Religion and spirituality are not at odds with each other and have areas of historic and doctrinal overlap. However, as it is understood today, spirituality gives the individual autonomy over his or her interpretation of the soul or spirit, whereas religion implies participation in a communal practice and interpretation of divine belief and worship.
An easy way to differentiate between the two today is via structure. Religion typically has set creeds and teachings, a long history of scholars and texts and clear leadership. Religion places an emphasis on communal gathering, communities of faith that organize around a shared belief. It requires membership and embodies practices and beliefs shaped over the course of history. Although it can vary widely between groups, religion often has some sort of leadership structure – whether within a specific and local community of believers, or a global structure similar such as the Roman Catholic Church.
Spirituality gives the individual autonomy over his or her interpretation of the soul or spirit, whereas religion implies participation in a communal practice and interpretation of divine belief and worship.
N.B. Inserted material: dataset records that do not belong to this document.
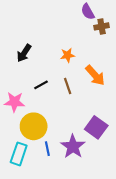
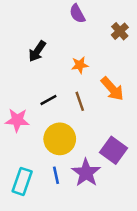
purple semicircle: (88, 12) -> (77, 14), moved
brown cross: (102, 26) -> (120, 31), turned -32
black arrow: (24, 53) -> (37, 51), moved
yellow circle: (34, 126) -> (60, 139), moved

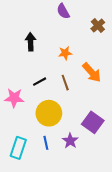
black arrow: (37, 51) -> (31, 42), turned 144
purple star: (86, 173) -> (70, 141), size x0.7

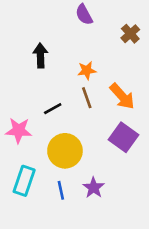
brown line: (65, 83) -> (87, 98), moved
purple square: (93, 122) -> (124, 137), moved
cyan rectangle: (18, 148) -> (24, 181), moved

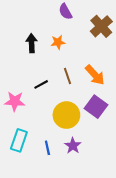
brown cross: (130, 34) -> (101, 26), size x1.5
orange star: (87, 70) -> (58, 42), moved
yellow circle: (65, 151) -> (66, 115), moved

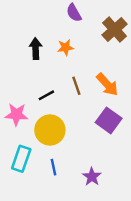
yellow circle: (66, 115) -> (50, 130), moved
purple star: (73, 146) -> (92, 177), moved

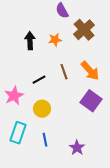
brown cross: (115, 30) -> (84, 30), moved
pink star: (16, 114) -> (14, 96), turned -30
yellow circle: (50, 130) -> (42, 109), size x0.7

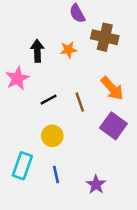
brown cross: (84, 30) -> (105, 37), turned -35
brown line: (64, 72) -> (80, 102), moved
pink star: (14, 96) -> (17, 78), moved

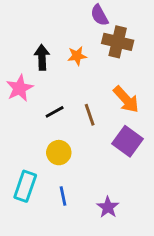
purple semicircle: (77, 13) -> (99, 15), moved

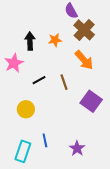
brown cross: (118, 42) -> (84, 30), turned 30
orange arrow: (126, 99) -> (84, 60), moved
yellow circle: (59, 153) -> (26, 109), moved
cyan rectangle: (25, 186) -> (23, 151), moved

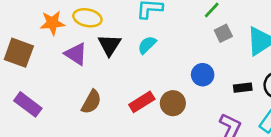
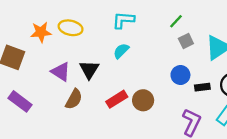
black triangle: (109, 45) -> (89, 70), moved
purple triangle: (76, 54) -> (61, 72), moved
blue circle: (203, 75) -> (180, 75), moved

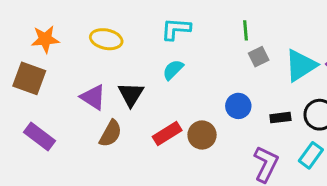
green line: (176, 21) -> (246, 30), turned -48
orange star: (41, 32) -> (45, 39), moved
blue circle: (180, 75) -> (238, 106), moved

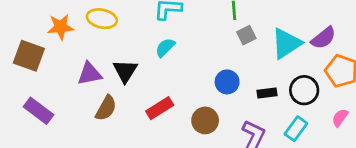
orange star: (45, 39) -> (61, 27), moved
purple triangle: (93, 97) -> (89, 74), turned -44
brown circle: (202, 135) -> (205, 120), moved

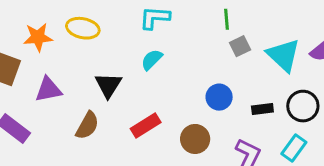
cyan triangle: (286, 43) -> (283, 55), turned -44
purple triangle: (89, 74) -> (48, 90), moved

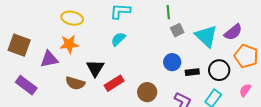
orange star: (38, 37) -> (69, 44), moved
black triangle: (108, 85) -> (95, 68), moved
blue circle: (219, 97) -> (172, 62), moved
brown semicircle: (87, 125) -> (75, 83), turned 78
It should be noted that many religious traditions contain a “spiritual” element to them. For example, in Christianity the Holy Spirit is one part of the Holy Trinity. In Islam, a strong mystical tradition can be found in Sufism; in Judaism, one can look at Kabbalah.
An easy way to differentiate between the two today is via structure. Religion requires membership and embodies practices and beliefs shaped over the course of history.
Today, many people often speak of spirituality as a personal self journey that connects one with a deeper meaning, without the clearer and more rigid boundaries of institutional religion. Spirituality can be thought about as a market-based system of “religious” consumerism, with individuals piecing together a mosaic of religious and secular teachings and philosophies to better one’s own non-material life. This often coopts religious practices or beliefs, with Christianity and Buddhism often combined in the West. Since the individual is the sole actor for this interpretation of spirituality, there is no leadership structure or communal gathering.
The difference between religion and spirituality is an important question and one that will only continue to be asked more and more. The line between the two is blurred, but I have found the most helpful distinction between the two is by seeing who has the agency to create meaning making for life beyond the material – is it a specific community of people and teachings, or is it left to the autonomy of the individual?